Re:No, end of services

[cparker15]

They really should implement SSL logins soon. It appears as though Barack Obama's Twitter account was recently somehow affected by this: http://flickr.com/photos/cparker15/3171416978/

While I know this doesn't really mean a whole lot to many on Slashdot, I'm sure @BarackObama has a lot of followers that could have been duped by this.

Re:That would imply that non spam tweets were usef

[kmac06]

The first and only time I used Twitter was to get updates from my brother in the days (and hours) leading up to the birth of his first child. It was great, since he could just send one message and everyone in our family who wanted to follow it could.

Re:Let's hope so

[DrVomact]

The sane internet died a decade ago. We're in the death throws of the internet-of-the-corporate-hack. Likely our next stop will be the reincarnation of an AOL like atmosphere where a central application or website insulates you from the internet, and provides you with a limited array of things to do.

Holy cow, you've hit on the solution! This is exactly what's needed! Needed not by us, of course, but by normals. Consider the possibilities. As you well know, over 90% of the people who own computers are not qualified to use anything more complex than a simple calculator. Computers are very complex tools. What are normals using these tools for? Well, to write email, maybe do their online banking, post stupid pictures of their kids on some website and...what else do normals use computers for? Not counting apps like Free Cell that don't require an internet connection, I mean. The rest of the CPU cycles of these computers are used to transmit spam and various malware—they are the soldiers of the botnets.

Then there's the maintenance & support headaches. Who here doesn't have a gaggle of clueless relatives and friends who bombard them with stupid questions and pleas for help with their malware-clogged, zombified computers? And then blame you the next time something goes wrong?

Well, the solution is now within our reach: put everyone of these people on dumb terminals connected to a service like AOL that gives them very limited options so they're not confused. They just plug it in, turn it on, and the user menu—complete with cute tail-wagging puppy—comes up. Give them access to word processing or spreadsheet apps on a pay-as-you go basis. (No installation hassles!) Sure, their data is now 0wnz0red by some corporate empire, but normals don't care about this kind of stuff.

Better yet, all maintenance problems now become the service provider's problem. You can honestly say "Gee, I can't help you with that, but if you call MyIntarnet's tech support, I'm sure they'll fix it". Best of all, without an on-board hard drive, there's no problem with virus/trojan/worm propagation. Spam will finally die...well diminish, anyhow.
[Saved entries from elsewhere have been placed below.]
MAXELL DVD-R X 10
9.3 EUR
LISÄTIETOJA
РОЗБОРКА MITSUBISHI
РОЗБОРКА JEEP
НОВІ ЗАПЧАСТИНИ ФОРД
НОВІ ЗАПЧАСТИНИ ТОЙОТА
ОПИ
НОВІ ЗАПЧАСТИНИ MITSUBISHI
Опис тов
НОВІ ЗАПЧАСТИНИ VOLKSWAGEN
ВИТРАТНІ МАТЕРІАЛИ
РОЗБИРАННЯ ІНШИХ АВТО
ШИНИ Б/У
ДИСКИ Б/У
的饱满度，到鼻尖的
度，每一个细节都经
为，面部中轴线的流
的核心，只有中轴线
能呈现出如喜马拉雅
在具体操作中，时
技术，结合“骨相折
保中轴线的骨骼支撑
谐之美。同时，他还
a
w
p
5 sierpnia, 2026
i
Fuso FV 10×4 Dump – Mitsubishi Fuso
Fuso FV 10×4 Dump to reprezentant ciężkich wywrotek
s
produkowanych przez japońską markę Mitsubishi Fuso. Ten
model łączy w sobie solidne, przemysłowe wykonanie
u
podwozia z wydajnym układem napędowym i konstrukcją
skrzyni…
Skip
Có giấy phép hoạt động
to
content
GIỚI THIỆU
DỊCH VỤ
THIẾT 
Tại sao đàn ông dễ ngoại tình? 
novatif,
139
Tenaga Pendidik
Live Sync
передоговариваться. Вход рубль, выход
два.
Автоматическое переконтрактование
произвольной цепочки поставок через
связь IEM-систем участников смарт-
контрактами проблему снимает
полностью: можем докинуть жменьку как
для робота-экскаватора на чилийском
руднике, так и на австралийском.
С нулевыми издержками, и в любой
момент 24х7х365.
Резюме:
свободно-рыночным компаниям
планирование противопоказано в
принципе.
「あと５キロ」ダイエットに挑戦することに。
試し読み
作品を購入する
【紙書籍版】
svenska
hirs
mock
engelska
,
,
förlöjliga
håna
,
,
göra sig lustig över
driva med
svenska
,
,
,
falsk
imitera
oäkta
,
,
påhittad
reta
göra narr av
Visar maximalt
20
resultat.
Of course that's for them; people who know better would still use real computers. It would be even better if they could have their own internet sorta like AOL was in the early days...but that's probably not practical.

Re:Let's hope so

This kind of thing has been tried: internet appliances that are locked down, have only have enough onboard storage for the OS and installed apps, and handle pretty much everything else through the 'cloud.' Remember WebTV?
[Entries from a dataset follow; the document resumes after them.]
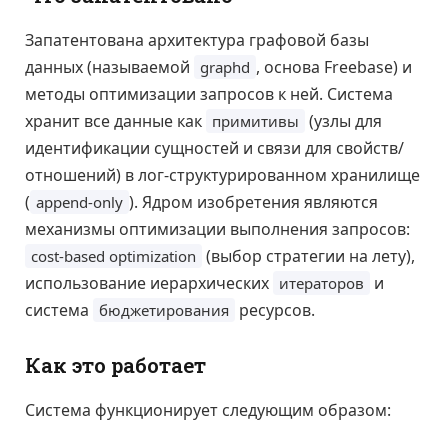
Запатентована архитектура графовой базы
данных (называемой
, основа Freebase) и
graphd
методы оптимизации запросов к ней. Система
хранит все данные как
(узлы для
примитивы
идентификации сущностей и связи для свойств/
отношений) в лог-структурированном хранилище
(
). Ядром изобретения являются
append-only
механизмы оптимизации выполнения запросов:
(выбор стратегии на лету),
cost-based optimization
использование иерархических
и
итераторов
система
ресурсов.
бюджетирования
Как это работает
Система функционирует следующим образом: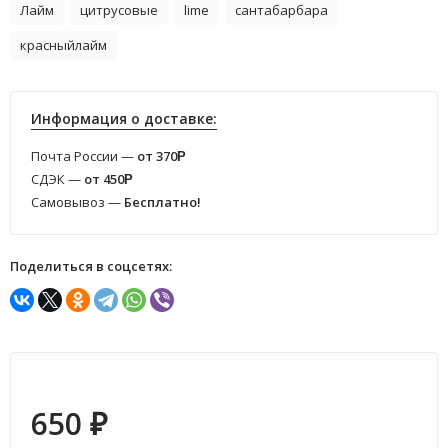
Лайм
цитрусовые
lime
сантабарбара
красныйлайм
Информация о доставке:
Почта России —
от 370
Р
СДЭК —
от 450
Р
Самовывоз —
Бесплатно!
Поделиться в соцсетях:
650
₽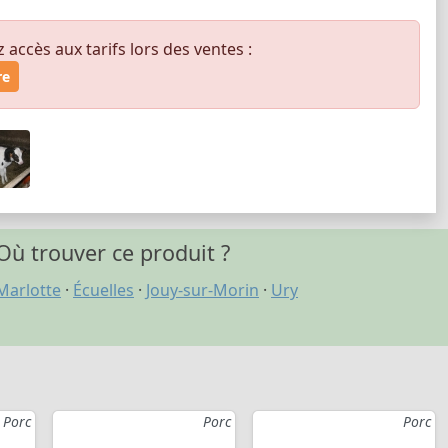
ccès aux tarifs lors des ventes :
re
Où trouver ce produit ?
Marlotte
·
Écuelles
·
Jouy-sur-Morin
·
Ury
Porc
Porc
Porc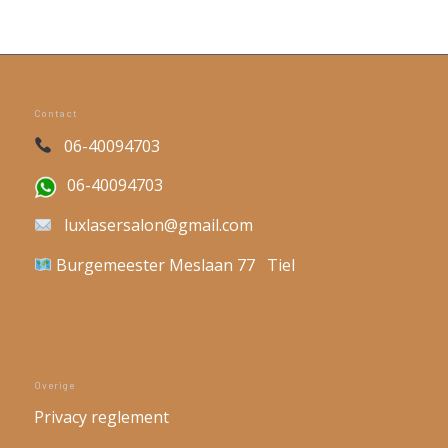
Contact
06-40094703
06-40094703
luxlasersalon@gmail.com
Burgemeester Meslaan 77 Tiel
Overige
Privacy reglement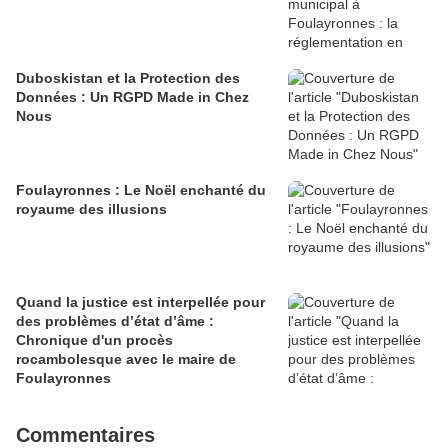
Duboskistan et la Protection des
Données : Un RGPD Made in Chez
Nous
Foulayronnes : Le Noël enchanté du
royaume des illusions
Quand la justice est interpellée pour
des problèmes d’état d’âme :
Chronique d'un procès
rocambolesque avec le maire de
Foulayronnes
Commentaires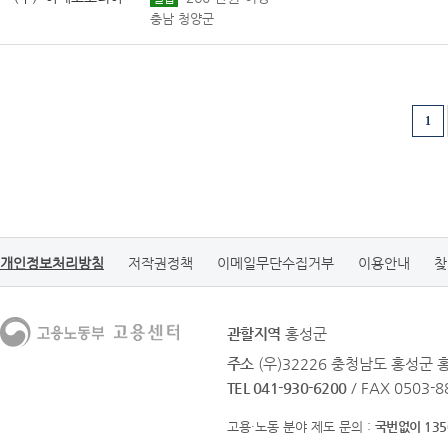
충남 청양군
1
개인정보처리방침
저작권정책
이메일무단수집거부
이용안내
찾
관할지역
홍성군
주소
(우)32226 충청남도 홍성군
TEL 041-930-6200
/ FAX 0503-8
고용·노동 분야 제도 문의 :
국번없이 135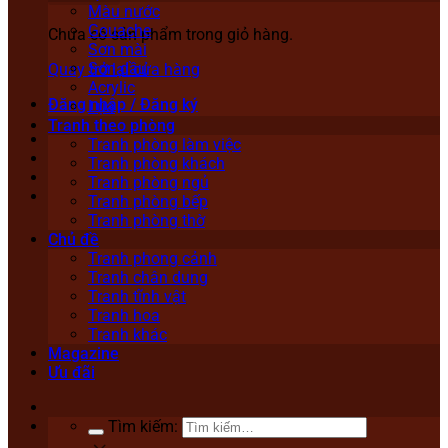
Màu nước
Gouache
Chưa có sản phẩm trong giỏ hàng.
Sơn mài
Sơn dầu
Quay trở lại cửa hàng
Acrylic
Đăng nhập / Đăng ký
Lụa
Tranh theo phòng
Tranh phòng làm việc
Tranh phòng khách
Tranh phòng ngủ
Tranh phòng bếp
Tranh phòng thờ
Chủ đề
Tranh phong cảnh
Tranh chân dung
Tranh tĩnh vật
Tranh hoa
Tranh khác
Magazine
Ưu đãi
Tìm kiếm:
The problem here is that most people see these things as "limited," which they are. People want the machine with all the features, whether they'll use those features or not. They're not going to cough up the dough for a restricted system when they can get the "real deal" for a couple hundred more.
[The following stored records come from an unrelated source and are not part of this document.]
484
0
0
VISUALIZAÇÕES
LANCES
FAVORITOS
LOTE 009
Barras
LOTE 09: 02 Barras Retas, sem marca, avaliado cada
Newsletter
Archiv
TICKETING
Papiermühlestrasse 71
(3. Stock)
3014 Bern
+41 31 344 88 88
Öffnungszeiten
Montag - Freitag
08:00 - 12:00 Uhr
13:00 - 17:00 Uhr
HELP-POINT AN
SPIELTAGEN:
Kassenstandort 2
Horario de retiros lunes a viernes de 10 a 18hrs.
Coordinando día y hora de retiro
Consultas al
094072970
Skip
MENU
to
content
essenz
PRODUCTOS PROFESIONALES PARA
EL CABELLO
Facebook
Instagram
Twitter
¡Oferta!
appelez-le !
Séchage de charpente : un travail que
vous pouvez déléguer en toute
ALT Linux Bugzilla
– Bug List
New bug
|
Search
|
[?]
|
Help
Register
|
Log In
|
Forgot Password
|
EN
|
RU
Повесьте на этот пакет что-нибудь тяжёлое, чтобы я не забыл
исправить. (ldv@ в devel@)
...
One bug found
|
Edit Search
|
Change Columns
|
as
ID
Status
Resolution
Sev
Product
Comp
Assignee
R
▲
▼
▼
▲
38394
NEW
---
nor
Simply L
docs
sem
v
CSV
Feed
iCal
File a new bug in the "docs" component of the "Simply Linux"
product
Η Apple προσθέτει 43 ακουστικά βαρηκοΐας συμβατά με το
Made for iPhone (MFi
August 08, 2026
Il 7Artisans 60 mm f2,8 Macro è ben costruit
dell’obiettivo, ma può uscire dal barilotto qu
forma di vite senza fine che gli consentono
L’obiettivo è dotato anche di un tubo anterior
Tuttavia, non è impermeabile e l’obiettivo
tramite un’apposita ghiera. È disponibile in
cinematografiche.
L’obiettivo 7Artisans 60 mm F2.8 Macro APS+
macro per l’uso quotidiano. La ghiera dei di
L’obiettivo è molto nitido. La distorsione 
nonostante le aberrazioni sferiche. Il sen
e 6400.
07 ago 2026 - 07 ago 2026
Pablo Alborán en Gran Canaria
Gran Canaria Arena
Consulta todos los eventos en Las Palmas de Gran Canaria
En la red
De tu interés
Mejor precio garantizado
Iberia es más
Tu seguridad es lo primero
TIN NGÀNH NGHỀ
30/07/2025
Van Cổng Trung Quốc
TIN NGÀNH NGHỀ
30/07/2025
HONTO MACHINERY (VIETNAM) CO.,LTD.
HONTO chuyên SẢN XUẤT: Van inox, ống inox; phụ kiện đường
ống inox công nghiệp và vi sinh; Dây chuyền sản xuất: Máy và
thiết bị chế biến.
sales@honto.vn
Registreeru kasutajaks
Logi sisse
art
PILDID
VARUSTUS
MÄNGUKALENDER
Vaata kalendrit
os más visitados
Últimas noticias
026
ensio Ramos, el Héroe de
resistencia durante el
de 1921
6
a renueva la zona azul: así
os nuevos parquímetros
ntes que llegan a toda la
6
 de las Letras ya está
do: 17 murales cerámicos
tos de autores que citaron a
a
Advertising has a hard time changing that. Previous internet appliances have been advertised as easier to use than normal computers, which is true. They've been advertised as virus free, which is true because of their locked-down nature. The advertising has extolled all the virtues of such a setup, but they still don't sell. Again, the reasons all come down to the illusion of capability. All people see in the net appliances is a restricted system, even though it does everything they need.